Quick Links

Re: What to do when dynamic shared memory control segment is corrupt

From:	Tom Lane <tgl(at)sss(dot)pgh(dot)pa(dot)us>
To:	Sherrylyn Branchaw <sbranchaw(at)gmail(dot)com>
Cc:	pg(at)bowt(dot)ie, andres(at)anarazel(dot)de, pgsql-general(at)postgresql(dot)org
Subject:	Re: What to do when dynamic shared memory control segment is corrupt
Date:	2018-06-19 03:40:12
Message-ID:	13596.1529379612@sss.pgh.pa.us
Views:	Whole Thread \| Raw Message \| Download mbox \| Resend email
Thread:
Lists:	pgsql-general

Sherrylyn Branchaw <sbranchaw(at)gmail(dot)com> writes:
>> Hm ... were these installations built with --enable-cassert? If not,
>> an abort trap seems pretty odd.

> The packages are installed directly from the yum repos for RHEL. I'm not
> aware that --enable-cassert is being used, and we're certainly not
> installing from source.

OK, I'm pretty sure nobody builds production RPMs with --enable-cassert.
But your extensions (as listed below) don't include any C++ code, so
that still leaves us wondering where the abort trap came from. A stack
trace would almost certainly help clear that up.

>> Those "incomplete data" messages are quite unexpected and disturbing.

> We're using the stock initd script from the yum repo, but I dug into this
> issue, and it looks like we're passing the path to the postmaster.pid as
> the $pidfile variable in our sysconfig file, meaning the initd script is
> managing the postmaster.pid file, and specifically is overwriting it with a
> single line containing just the pid. I'm not sure why it's set up like
> this, and I'm thinking we should change it, but it seems harmless and
> unrelated to the crash. In particular, manual initd actions such as stop,
> start, restart, and status all work fine.

This is bad; a normal postmaster.pid file contains half a dozen lines
besides the PID proper.

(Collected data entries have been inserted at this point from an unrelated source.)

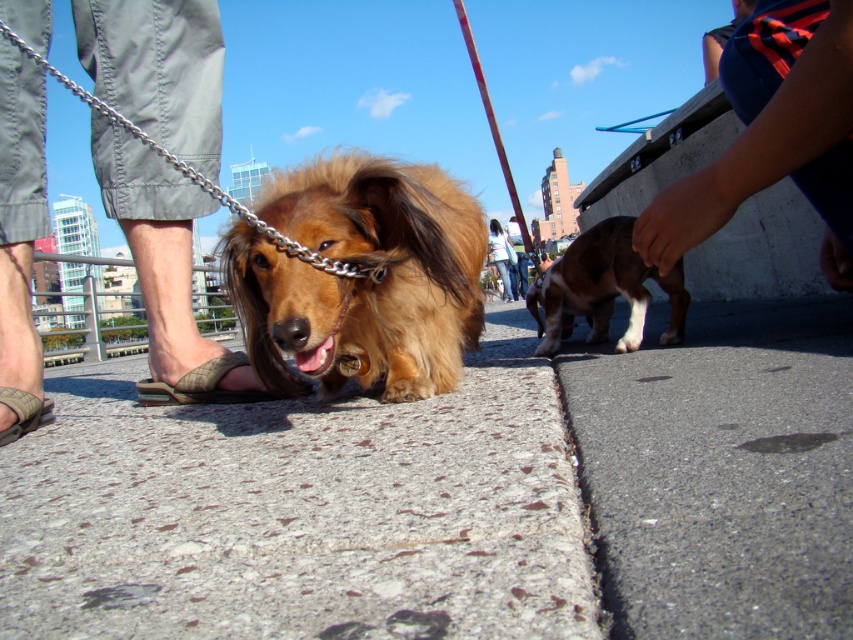 Question: Does blue fabric shirt at upper right have a larger size compared to gray concrete curb at lower center?

Choices:
 (A) no
 (B) yes

Answer: (A)

Question: In this image, where is blue fabric shirt at upper right located relative to denim pants at center?

Choices:
 (A) above
 (B) below

Answer: (B)

Question: Which object appears farthest from the camera in this image?

Choices:
 (A) shiny brown fur at center
 (B) gray concrete curb at lower center

Answer: (A)

Question: Which object is positioned farthest from the denim pants at center?

Choices:
 (A) blue fabric shirt at upper right
 (B) gray asphalt at lower right
 (C) gray concrete curb at lower center

Answer: (A)

Question: Is brown and white fur at right positioned behind gray concrete curb at lower center?

Choices:
 (A) yes
 (B) no

Answer: (A)

Question: Which point appears farthest from the camera in this image?

Choices:
 (A) (838, 132)
 (B) (635, 321)
 (C) (86, 541)
 (D) (358, 253)

Answer: (B) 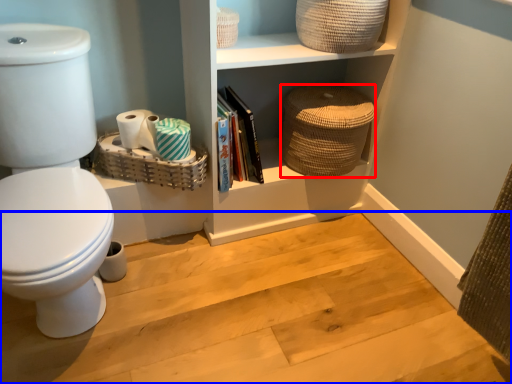 Question: Which of the following is the closest to the observer, basket (highlighted by a red box) or stair (highlighted by a blue box)?

Choices:
 (A) basket
 (B) stair

Answer: (B) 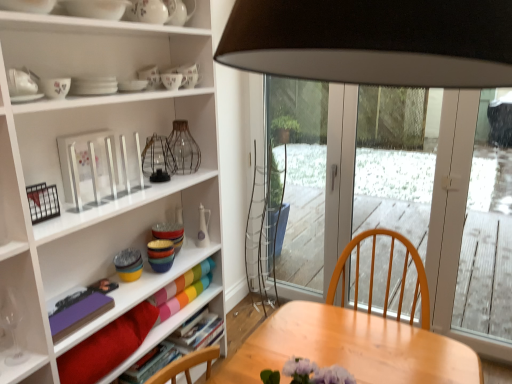 Question: Considering the relative positions of white ceramic vase at center, placed as the third tableware when sorted from bottom to top, and velvet red cushion at lower left in the image provided, is white ceramic vase at center, placed as the third tableware when sorted from bottom to top, to the right of velvet red cushion at lower left from the viewer's perspective?

Choices:
 (A) yes
 (B) no

Answer: (A)

Question: Considering the relative sizes of white ceramic vase at center, the 10th tableware in the top-to-bottom sequence, and velvet red cushion at lower left in the image provided, is white ceramic vase at center, the 10th tableware in the top-to-bottom sequence, shorter than velvet red cushion at lower left?

Choices:
 (A) no
 (B) yes

Answer: (A)

Question: Is velvet red cushion at lower left at the back of white ceramic vase at center, placed as the third tableware when sorted from bottom to top?

Choices:
 (A) no
 (B) yes

Answer: (A)

Question: Is the depth of white ceramic vase at center, the 10th tableware in the top-to-bottom sequence, less than that of velvet red cushion at lower left?

Choices:
 (A) no
 (B) yes

Answer: (A)

Question: Does white ceramic vase at center, placed as the third tableware when sorted from bottom to top, have a smaller size compared to velvet red cushion at lower left?

Choices:
 (A) no
 (B) yes

Answer: (B)

Question: Does point (177, 236) appear closer or farther from the camera than point (163, 8)?

Choices:
 (A) farther
 (B) closer

Answer: (A)

Question: In terms of height, does multicolored glass bowls at center, acting as the 2th tableware starting from the bottom, look taller or shorter compared to white glossy vase at upper center, the twelfth tableware in the bottom-to-top sequence?

Choices:
 (A) tall
 (B) short

Answer: (A)

Question: Is multicolored glass bowls at center, acting as the 2th tableware starting from the bottom, in front of or behind white glossy vase at upper center, which appears as the first tableware when viewed from the top, in the image?

Choices:
 (A) front
 (B) behind

Answer: (B)

Question: From a real-world perspective, is multicolored glass bowls at center, which is the 11th tableware from top to bottom, above or below white glossy vase at upper center, the twelfth tableware in the bottom-to-top sequence?

Choices:
 (A) above
 (B) below

Answer: (B)

Question: Is point (181, 86) positioned closer to the camera than point (158, 162)?

Choices:
 (A) farther
 (B) closer

Answer: (B)

Question: In the image, is porcelain plates at upper center, the fourth tableware viewed from the top, positioned in front of or behind metallic wire basket at upper center, the 9th tableware positioned from the top?

Choices:
 (A) front
 (B) behind

Answer: (B)

Question: Based on their sizes in the image, would you say porcelain plates at upper center, the fourth tableware viewed from the top, is bigger or smaller than metallic wire basket at upper center, the 9th tableware positioned from the top?

Choices:
 (A) big
 (B) small

Answer: (B)

Question: Is porcelain plates at upper center, which is the ninth tableware from bottom to top, taller or shorter than metallic wire basket at upper center, the fourth tableware ordered from the bottom?

Choices:
 (A) short
 (B) tall

Answer: (A)

Question: Is point (175, 246) positioned closer to the camera than point (158, 350)?

Choices:
 (A) closer
 (B) farther

Answer: (B)

Question: From the image's perspective, is multicolored glass bowls at center, which is the 11th tableware from top to bottom, positioned above or below matte red book at lower left, the 3th book from the back?

Choices:
 (A) above
 (B) below

Answer: (A)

You might get away with this for now, but it'll
break pg_ctl as of v10 or so, and might confuse other external tools
sooner than that. Still, it doesn't seem related to your crash problem.

>> No, that looks like fairly typical crash recovery to me: corrupt shared
>> memory contents are expected and recovered from after a crash.

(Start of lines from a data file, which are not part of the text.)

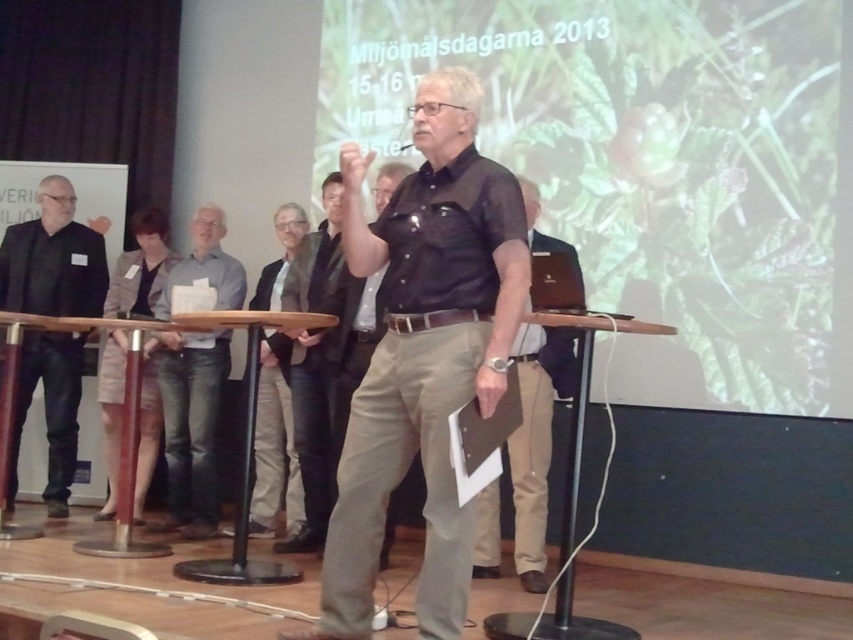 Who is positioned more to the left, green leafy plant at upper center or brown cotton shirt at center?

From the viewer's perspective, brown cotton shirt at center appears more on the left side.

Does green leafy plant at upper center have a lesser width compared to brown cotton shirt at center?

Incorrect, green leafy plant at upper center's width is not less than brown cotton shirt at center's.

Is point (421, 44) positioned before point (450, 410)?

No, it is behind (450, 410).

You are a GUI agent. You are given a task and a screenshot of the screen. Output one action in this format:
    pyautogui.click(x=<x>, y=<y>)
    Task: Click on the green leafy plant at upper center
    The width and height of the screenshot is (853, 640).
    Given the screenshot: What is the action you would take?
    pyautogui.click(x=651, y=168)

Measure the distance between green leafy plant at upper center and camera.

Answer: A distance of 4.19 meters exists between green leafy plant at upper center and camera.

Who is positioned more to the right, green leafy plant at upper center or black leather jacket at left?

green leafy plant at upper center is more to the right.

Does point (570, 221) come behind point (44, 216)?

No.

Identify the location of green leafy plant at upper center. (651, 168).

Is jeans at center smaller than dark brown leather shirt at center?

No, jeans at center is not smaller than dark brown leather shirt at center.

Is jeans at center to the right of dark brown leather shirt at center from the viewer's perspective?

In fact, jeans at center is to the left of dark brown leather shirt at center.

Who is more forward, (212, 214) or (550, 454)?

Point (550, 454) is in front.

Identify the location of jeans at center. The width and height of the screenshot is (853, 640). tap(190, 428).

> That's reassuring. But if it's safe for us to immediately start the server
> back up, why did Postgres not automatically start the server up like it did
> the first time?

Yeah, I'd like to know that too. The complaint about corrupt shared
memory may be just an unrelated red herring, or it might be a separate
effect of whatever the primary failure was ... but I think it was likely
not the direct cause of the failure-to-restart. But we've got no real
evidence as to what that direct cause was.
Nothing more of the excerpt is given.